Client Timeout

Question

Client Timeout

tobiasschweizer opened this issue 2 years ago · comments

Tobias Schweizer commented 2 years ago

Hi,

Is there a way to increase the client timeout?
I did a quick search for "timeout" but the only thing I found was:

I wanted to crawl Arxiv but found that existing tools would timeout.

:-)

We are harvesting quite a big collection using metha-sync and got

FATA[5443] Get "https://xyz.ch/request?resumptionToken=2022-05-01T00:00:00Z@2022-05-31T23:59:59Z@set_name@marc21@111111111&verb=ListRecords": context deadline exceeded (Client.Timeout exceeded while awaiting headers)

For now, I have just started the process again.

Thanks for any hint!

Martin Czygan · Answer 1 · Thu Jun 23 2022 07:04:16 GMT+0800 (China Standard Time)

Yes, encountered similar things and timeout was an option internally, but not yet exposed as a flag.

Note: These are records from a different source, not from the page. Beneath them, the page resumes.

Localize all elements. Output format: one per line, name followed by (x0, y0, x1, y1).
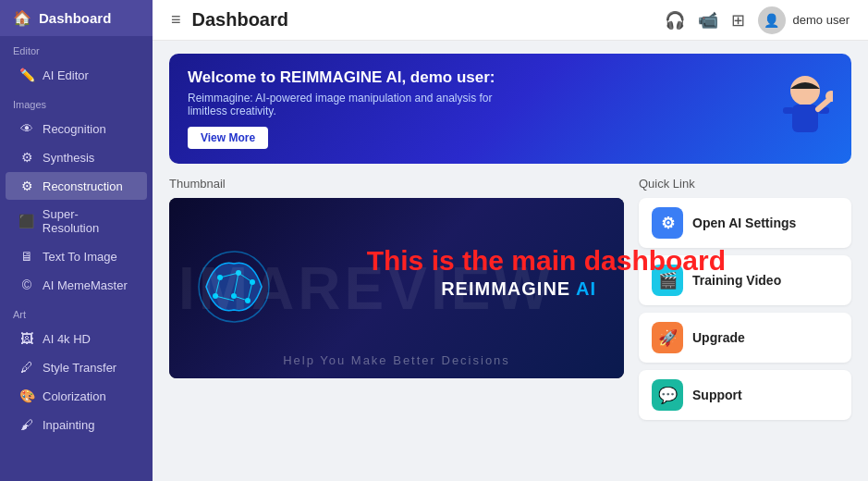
section-label-editor: Editor (0, 36, 153, 60)
brain-icon (188, 245, 280, 328)
quicklink-label: Upgrade (692, 330, 745, 345)
ai-mememaster-icon: © (18, 278, 35, 292)
user-name: demo user (793, 13, 850, 27)
sidebar-section-art: Art 🖼 AI 4k HD 🖊 Style Transfer 🎨 Colori… (0, 300, 153, 439)
inpainting-icon: 🖌 (18, 417, 35, 432)
ai-4k-hd-icon: 🖼 (18, 331, 35, 346)
sidebar-section-editor: Editor ✏️ AI Editor (0, 36, 153, 90)
sidebar-item-label: AI 4k HD (43, 332, 91, 346)
quicklink-training-video[interactable]: 🎬 Training Video (639, 255, 851, 305)
reconstruction-icon: ⚙ (18, 179, 35, 193)
svg-point-0 (790, 76, 820, 105)
svg-point-19 (245, 298, 251, 303)
sidebar-item-label: Text To Image (43, 250, 117, 264)
video-icon[interactable]: 📹 (698, 10, 718, 31)
svg-point-15 (236, 270, 241, 276)
svg-point-16 (250, 279, 255, 285)
avatar: 👤 (758, 6, 786, 34)
sidebar-item-super-resolution[interactable]: ⬛ Super-Resolution (6, 201, 147, 241)
super-resolution-icon: ⬛ (18, 214, 35, 228)
quicklink-list: ⚙ Open AI Settings 🎬 Training Video 🚀 Up… (639, 198, 851, 420)
home-icon: 🏠 (13, 9, 31, 27)
quicklink-label: Support (692, 388, 742, 402)
svg-rect-1 (792, 105, 818, 132)
headset-icon[interactable]: 🎧 (665, 10, 685, 31)
topbar-icons: 🎧 📹 ⊞ 👤 demo user (665, 6, 850, 34)
welcome-subtext: Reimmagine: AI-powered image manipulatio… (188, 92, 520, 117)
sidebar-title: Dashboard (39, 10, 111, 26)
welcome-heading: Welcome to REIMMAGINE AI, demo user: (188, 68, 520, 87)
ai-editor-icon: ✏️ (18, 68, 35, 82)
svg-rect-2 (783, 107, 794, 114)
sidebar-item-label: Super-Resolution (43, 207, 134, 235)
page-title: Dashboard (192, 9, 654, 31)
quicklinks-section: Quick Link ⚙ Open AI Settings 🎬 Training… (639, 177, 851, 420)
sidebar-item-style-transfer[interactable]: 🖊 Style Transfer (6, 353, 147, 381)
user-menu[interactable]: 👤 demo user (758, 6, 850, 34)
main-content: ≡ Dashboard 🎧 📹 ⊞ 👤 demo user Welcome to… (153, 0, 868, 481)
welcome-banner: Welcome to REIMMAGINE AI, demo user: Rei… (169, 54, 851, 164)
support-icon: 💬 (652, 379, 683, 411)
synthesis-icon: ⚙ (18, 150, 35, 165)
view-more-button[interactable]: View More (188, 127, 268, 149)
dashboard-lower: Thumbnail (169, 177, 851, 420)
sidebar-item-recognition[interactable]: 👁 Recognition (6, 115, 147, 142)
sidebar-section-images: Images 👁 Recognition ⚙ Synthesis ⚙ Recon… (0, 90, 153, 300)
sidebar-item-colorization[interactable]: 🎨 Colorization (6, 382, 147, 410)
grid-icon[interactable]: ⊞ (731, 10, 745, 31)
text-to-image-icon: 🖥 (18, 249, 35, 264)
sidebar-item-label: Colorization (43, 389, 106, 403)
sidebar-item-label: Inpainting (43, 418, 94, 432)
sidebar-item-ai-editor[interactable]: ✏️ AI Editor (6, 61, 147, 89)
sidebar-item-label: Reconstruction (43, 179, 123, 193)
recognition-icon: 👁 (18, 121, 35, 136)
sidebar-item-label: AI Editor (43, 68, 89, 82)
upgrade-icon: 🚀 (652, 322, 683, 353)
sidebar: 🏠 Dashboard Editor ✏️ AI Editor Images 👁… (0, 0, 153, 481)
svg-point-17 (213, 293, 218, 299)
colorization-icon: 🎨 (18, 388, 35, 403)
welcome-character (750, 72, 833, 146)
quicklink-upgrade[interactable]: 🚀 Upgrade (639, 313, 851, 363)
sidebar-item-label: Recognition (43, 122, 106, 136)
quicklink-label: Open AI Settings (692, 216, 796, 230)
section-label-images: Images (0, 90, 153, 114)
hamburger-icon[interactable]: ≡ (171, 10, 181, 30)
sidebar-item-reconstruction[interactable]: ⚙ Reconstruction (6, 172, 147, 200)
sidebar-item-synthesis[interactable]: ⚙ Synthesis (6, 143, 147, 171)
thumbnail-box: REIMMAGINE AI Help You Make Better Decis… (169, 198, 624, 378)
sidebar-item-label: Synthesis (43, 151, 94, 165)
character-illustration (750, 72, 833, 155)
thumbnail-section-label: Thumbnail (169, 177, 624, 191)
sidebar-item-inpainting[interactable]: 🖌 Inpainting (6, 411, 147, 438)
sidebar-item-label: AI MemeMaster (43, 278, 128, 292)
quicklink-open-ai-settings[interactable]: ⚙ Open AI Settings (639, 198, 851, 248)
training-video-icon: 🎬 (652, 265, 683, 296)
sidebar-item-ai-4k-hd[interactable]: 🖼 AI 4k HD (6, 325, 147, 352)
welcome-text: Welcome to REIMMAGINE AI, demo user: Rei… (188, 68, 520, 149)
sidebar-item-text-to-image[interactable]: 🖥 Text To Image (6, 242, 147, 270)
svg-point-18 (231, 293, 237, 299)
style-transfer-icon: 🖊 (18, 360, 35, 375)
content-area: Welcome to REIMMAGINE AI, demo user: Rei… (153, 41, 868, 481)
sidebar-header[interactable]: 🏠 Dashboard (0, 0, 153, 36)
quicklink-label: Training Video (692, 273, 781, 288)
open-ai-settings-icon: ⚙ (652, 207, 683, 239)
quicklinks-section-label: Quick Link (639, 177, 851, 191)
quicklink-support[interactable]: 💬 Support (639, 370, 851, 420)
sidebar-item-ai-mememaster[interactable]: © AI MemeMaster (6, 271, 147, 299)
help-text: Help You Make Better Decisions (169, 353, 624, 367)
topbar: ≡ Dashboard 🎧 📹 ⊞ 👤 demo user (153, 0, 868, 41)
thumbnail-section: Thumbnail (169, 177, 624, 420)
svg-point-14 (217, 275, 223, 280)
logo-text: REIMMAGINE AI (441, 278, 596, 299)
sidebar-item-label: Style Transfer (43, 361, 116, 375)
section-label-art: Art (0, 300, 153, 324)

I added that in v0.2.32; maybe you could try it with something like:

$ metha-sync -T 5m https://xyz.ch

Tobias Schweizer · Answer 2 · Thu Jun 23 2022 16:01:09 GMT+0800 (China Standard Time)

Hi @miku,

Great, thanks a lot for the quick reaction and releasing this so fast! :-)

I updated to 0.2.32 and am retrying with the new flags T and r. I'll keep you posted!

Tobias Schweizer · Answer 3 · Fri Jun 24 2022 16:27:18 GMT+0800 (China Standard Time)

I did not get a timeout anymore. However, I got this

FATA[36306] read tcp xyz->abc: read: connection reset by peer

I think since the collection is very large and the harvesting takes very long the server is under some stress.

Are there best practices to automatically check whether the metha-sync harvesting process is still running and restart it if necessary?

Martin Czygan · Answer 4 · Fri Jun 24 2022 17:03:52 GMT+0800 (China Standard Time)

We had similar experiences, where e.g. the result set got too large for server and it bailed out (timeout on server side).

One workaround may be to shrink the time window for the harvest, e.g. from monthly (which is the default and seem to work for 99.5% of the cases) to daily (resulting in hopefully smaller result sets):

$ metha-sync -daily -T 5m https://abc.de

Note that this will harvest into the same directory and metha-cat just picks up any file in the harvesting directory (there is currently no -daily flag on metha-cat). Maybe best would be to stash the existing directory somewhere (if you do not want to lose the previous harvest):

$ mv $(metha-sync -dir https://abc.de) /tmp

[...] and then to start anew with -daily slices.

For automatic restart, I may try a shell wrapper first, something like:

$ until metha-sync -T 5m https://abc.de; do echo "retrying..."; sleep 3; done

I believe metha returns non-zero on failure ("FATA"), so that should work (also, no half-harvested files should remain).